PROBLEM DETAILS - Every line below from the one containing "う詳しく解説いたします。" through the one containing "লিয়া, কানাডা এবং নির্বাচিত" must be transcribed exactly. Omit all lines outside that stretch.

STUDY MATERIAL -
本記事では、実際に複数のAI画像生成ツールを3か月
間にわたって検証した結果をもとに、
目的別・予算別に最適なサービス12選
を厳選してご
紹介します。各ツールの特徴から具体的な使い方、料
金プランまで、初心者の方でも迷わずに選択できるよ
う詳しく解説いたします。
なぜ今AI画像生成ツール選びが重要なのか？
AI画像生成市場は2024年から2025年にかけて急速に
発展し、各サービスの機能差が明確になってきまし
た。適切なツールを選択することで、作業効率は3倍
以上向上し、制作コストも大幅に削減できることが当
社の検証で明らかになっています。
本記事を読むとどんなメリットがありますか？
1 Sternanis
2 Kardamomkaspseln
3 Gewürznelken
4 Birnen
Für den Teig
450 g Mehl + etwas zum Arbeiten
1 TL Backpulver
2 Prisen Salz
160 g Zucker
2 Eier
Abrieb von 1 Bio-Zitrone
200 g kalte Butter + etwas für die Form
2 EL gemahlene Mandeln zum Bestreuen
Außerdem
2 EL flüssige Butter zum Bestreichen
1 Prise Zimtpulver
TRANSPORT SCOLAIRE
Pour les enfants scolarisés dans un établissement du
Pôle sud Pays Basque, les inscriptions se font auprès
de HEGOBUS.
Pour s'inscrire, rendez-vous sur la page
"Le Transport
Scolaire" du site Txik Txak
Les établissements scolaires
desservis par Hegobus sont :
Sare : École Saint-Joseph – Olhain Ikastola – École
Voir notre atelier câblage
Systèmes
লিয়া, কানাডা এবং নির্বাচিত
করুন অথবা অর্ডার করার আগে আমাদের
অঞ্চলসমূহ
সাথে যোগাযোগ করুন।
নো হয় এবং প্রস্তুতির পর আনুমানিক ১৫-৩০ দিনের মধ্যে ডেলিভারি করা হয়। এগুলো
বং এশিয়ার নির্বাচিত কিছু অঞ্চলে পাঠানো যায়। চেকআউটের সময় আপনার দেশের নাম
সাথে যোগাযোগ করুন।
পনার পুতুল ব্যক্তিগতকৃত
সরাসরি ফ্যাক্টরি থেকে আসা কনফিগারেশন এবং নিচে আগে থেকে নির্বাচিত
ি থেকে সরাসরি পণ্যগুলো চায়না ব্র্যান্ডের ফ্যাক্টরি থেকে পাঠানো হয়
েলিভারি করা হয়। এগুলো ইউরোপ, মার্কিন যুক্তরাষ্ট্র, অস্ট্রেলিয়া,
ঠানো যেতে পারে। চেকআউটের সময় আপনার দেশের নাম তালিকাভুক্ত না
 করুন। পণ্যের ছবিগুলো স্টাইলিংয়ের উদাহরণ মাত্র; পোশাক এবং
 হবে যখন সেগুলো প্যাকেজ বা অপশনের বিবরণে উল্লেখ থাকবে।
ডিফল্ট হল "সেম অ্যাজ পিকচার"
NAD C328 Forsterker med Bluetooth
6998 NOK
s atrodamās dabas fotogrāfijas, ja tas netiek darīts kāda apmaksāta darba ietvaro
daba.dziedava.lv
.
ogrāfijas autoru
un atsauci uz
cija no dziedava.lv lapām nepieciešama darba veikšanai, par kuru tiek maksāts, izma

WRITTEN SOLUTION -
う詳しく解説いたします。
なぜ今AI画像生成ツール選びが重要なのか？
AI画像生成市場は2024年から2025年にかけて急速に
発展し、各サービスの機能差が明確になってきまし
た。適切なツールを選択することで、作業効率は3倍
以上向上し、制作コストも大幅に削減できることが当
社の検証で明らかになっています。
本記事を読むとどんなメリットがありますか？
1 Sternanis
2 Kardamomkaspseln
3 Gewürznelken
4 Birnen
Für den Teig
450 g Mehl + etwas zum Arbeiten
1 TL Backpulver
2 Prisen Salz
160 g Zucker
2 Eier
Abrieb von 1 Bio-Zitrone
200 g kalte Butter + etwas für die Form
2 EL gemahlene Mandeln zum Bestreuen
Außerdem
2 EL flüssige Butter zum Bestreichen
1 Prise Zimtpulver
TRANSPORT SCOLAIRE
Pour les enfants scolarisés dans un établissement du
Pôle sud Pays Basque, les inscriptions se font auprès
de HEGOBUS.
Pour s'inscrire, rendez-vous sur la page
"Le Transport
Scolaire" du site Txik Txak
Les établissements scolaires
desservis par Hegobus sont :
Sare : École Saint-Joseph – Olhain Ikastola – École
Voir notre atelier câblage
Systèmes
লিয়া, কানাডা এবং নির্বাচিত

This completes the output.